** Opening Provided records block **
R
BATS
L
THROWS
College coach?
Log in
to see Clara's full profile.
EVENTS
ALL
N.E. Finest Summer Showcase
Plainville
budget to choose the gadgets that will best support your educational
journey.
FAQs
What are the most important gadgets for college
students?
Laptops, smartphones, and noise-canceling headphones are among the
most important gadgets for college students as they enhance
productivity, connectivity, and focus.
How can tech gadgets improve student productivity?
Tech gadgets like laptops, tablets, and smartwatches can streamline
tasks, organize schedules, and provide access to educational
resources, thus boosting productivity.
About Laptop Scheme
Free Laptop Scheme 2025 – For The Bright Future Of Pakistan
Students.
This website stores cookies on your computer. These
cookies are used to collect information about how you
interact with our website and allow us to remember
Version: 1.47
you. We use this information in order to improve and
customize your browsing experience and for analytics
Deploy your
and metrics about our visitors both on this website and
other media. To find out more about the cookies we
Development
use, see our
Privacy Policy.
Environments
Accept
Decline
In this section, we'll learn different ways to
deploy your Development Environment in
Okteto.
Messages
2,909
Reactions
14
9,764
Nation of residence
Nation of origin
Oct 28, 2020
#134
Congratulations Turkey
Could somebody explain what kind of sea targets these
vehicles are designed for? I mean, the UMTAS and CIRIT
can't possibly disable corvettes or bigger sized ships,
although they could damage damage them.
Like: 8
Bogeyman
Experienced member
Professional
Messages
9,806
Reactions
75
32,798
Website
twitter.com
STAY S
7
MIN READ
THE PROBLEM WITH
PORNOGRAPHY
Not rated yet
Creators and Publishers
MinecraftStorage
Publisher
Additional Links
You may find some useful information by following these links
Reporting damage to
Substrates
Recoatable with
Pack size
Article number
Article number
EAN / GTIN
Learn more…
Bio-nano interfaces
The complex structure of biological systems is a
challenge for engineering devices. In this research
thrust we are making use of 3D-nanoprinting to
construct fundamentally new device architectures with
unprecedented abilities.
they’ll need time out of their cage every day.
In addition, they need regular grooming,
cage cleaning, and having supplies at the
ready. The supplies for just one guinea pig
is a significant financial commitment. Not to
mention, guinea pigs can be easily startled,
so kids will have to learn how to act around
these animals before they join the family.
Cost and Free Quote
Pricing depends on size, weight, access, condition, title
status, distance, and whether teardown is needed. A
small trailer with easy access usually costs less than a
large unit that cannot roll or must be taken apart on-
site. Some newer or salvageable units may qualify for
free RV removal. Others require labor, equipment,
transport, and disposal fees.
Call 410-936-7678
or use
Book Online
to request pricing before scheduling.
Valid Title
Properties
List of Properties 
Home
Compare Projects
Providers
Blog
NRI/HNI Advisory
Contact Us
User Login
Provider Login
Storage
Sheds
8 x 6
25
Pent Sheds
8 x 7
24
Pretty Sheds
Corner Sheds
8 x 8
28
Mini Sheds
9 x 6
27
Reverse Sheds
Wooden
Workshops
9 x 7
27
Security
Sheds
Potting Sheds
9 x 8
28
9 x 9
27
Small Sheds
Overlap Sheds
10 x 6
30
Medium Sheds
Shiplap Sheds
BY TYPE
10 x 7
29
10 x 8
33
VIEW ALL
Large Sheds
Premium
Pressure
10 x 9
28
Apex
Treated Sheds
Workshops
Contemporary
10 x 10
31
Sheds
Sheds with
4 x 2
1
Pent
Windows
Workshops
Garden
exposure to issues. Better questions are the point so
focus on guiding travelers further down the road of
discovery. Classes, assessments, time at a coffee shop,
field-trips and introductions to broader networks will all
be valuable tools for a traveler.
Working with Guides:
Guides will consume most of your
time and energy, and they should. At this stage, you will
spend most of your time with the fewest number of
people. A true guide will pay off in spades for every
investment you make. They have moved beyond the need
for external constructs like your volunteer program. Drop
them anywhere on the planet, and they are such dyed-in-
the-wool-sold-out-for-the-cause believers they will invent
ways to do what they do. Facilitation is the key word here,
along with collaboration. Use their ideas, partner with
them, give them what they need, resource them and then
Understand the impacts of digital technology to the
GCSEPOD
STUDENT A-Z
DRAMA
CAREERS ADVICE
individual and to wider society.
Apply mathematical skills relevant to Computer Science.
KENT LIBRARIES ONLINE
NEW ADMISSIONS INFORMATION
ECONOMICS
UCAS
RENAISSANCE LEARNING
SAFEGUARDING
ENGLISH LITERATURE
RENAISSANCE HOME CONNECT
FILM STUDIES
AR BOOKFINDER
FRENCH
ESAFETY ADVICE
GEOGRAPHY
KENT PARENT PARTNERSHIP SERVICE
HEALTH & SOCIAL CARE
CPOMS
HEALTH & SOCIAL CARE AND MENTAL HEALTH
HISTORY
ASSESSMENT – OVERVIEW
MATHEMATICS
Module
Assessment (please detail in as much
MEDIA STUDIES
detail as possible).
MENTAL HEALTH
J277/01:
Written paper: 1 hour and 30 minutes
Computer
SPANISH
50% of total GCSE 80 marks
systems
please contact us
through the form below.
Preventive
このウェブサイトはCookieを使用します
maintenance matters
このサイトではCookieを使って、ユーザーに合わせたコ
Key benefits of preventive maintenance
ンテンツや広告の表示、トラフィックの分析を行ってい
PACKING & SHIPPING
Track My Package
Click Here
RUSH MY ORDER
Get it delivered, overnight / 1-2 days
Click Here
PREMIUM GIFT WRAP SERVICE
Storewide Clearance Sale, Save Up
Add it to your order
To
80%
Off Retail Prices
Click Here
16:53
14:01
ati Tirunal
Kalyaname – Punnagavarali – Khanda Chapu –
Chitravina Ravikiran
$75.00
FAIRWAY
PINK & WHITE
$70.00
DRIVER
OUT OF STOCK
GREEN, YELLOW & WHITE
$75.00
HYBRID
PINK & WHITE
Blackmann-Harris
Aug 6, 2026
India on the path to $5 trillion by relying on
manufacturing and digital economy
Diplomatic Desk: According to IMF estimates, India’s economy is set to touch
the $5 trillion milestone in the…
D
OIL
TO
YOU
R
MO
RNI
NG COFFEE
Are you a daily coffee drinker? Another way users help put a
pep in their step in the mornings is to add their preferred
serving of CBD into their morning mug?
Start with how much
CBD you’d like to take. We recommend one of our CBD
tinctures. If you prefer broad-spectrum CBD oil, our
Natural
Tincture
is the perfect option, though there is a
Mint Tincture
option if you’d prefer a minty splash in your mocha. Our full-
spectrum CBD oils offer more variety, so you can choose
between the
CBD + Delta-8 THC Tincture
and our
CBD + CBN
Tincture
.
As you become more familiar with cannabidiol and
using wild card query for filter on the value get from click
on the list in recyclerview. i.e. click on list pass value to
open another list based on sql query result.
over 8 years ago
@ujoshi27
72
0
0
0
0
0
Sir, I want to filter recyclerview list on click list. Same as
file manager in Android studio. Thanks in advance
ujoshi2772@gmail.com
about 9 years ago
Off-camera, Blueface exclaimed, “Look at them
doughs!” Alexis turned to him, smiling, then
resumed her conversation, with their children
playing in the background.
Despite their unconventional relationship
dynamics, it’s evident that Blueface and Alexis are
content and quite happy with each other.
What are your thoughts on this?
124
** Closing Provided records block **
Lines containing the word "India" are to be pulled from the records and copied.

India on the path to $5 trillion by relying on
Diplomatic Desk: According to IMF estimates, India’s economy is set to touch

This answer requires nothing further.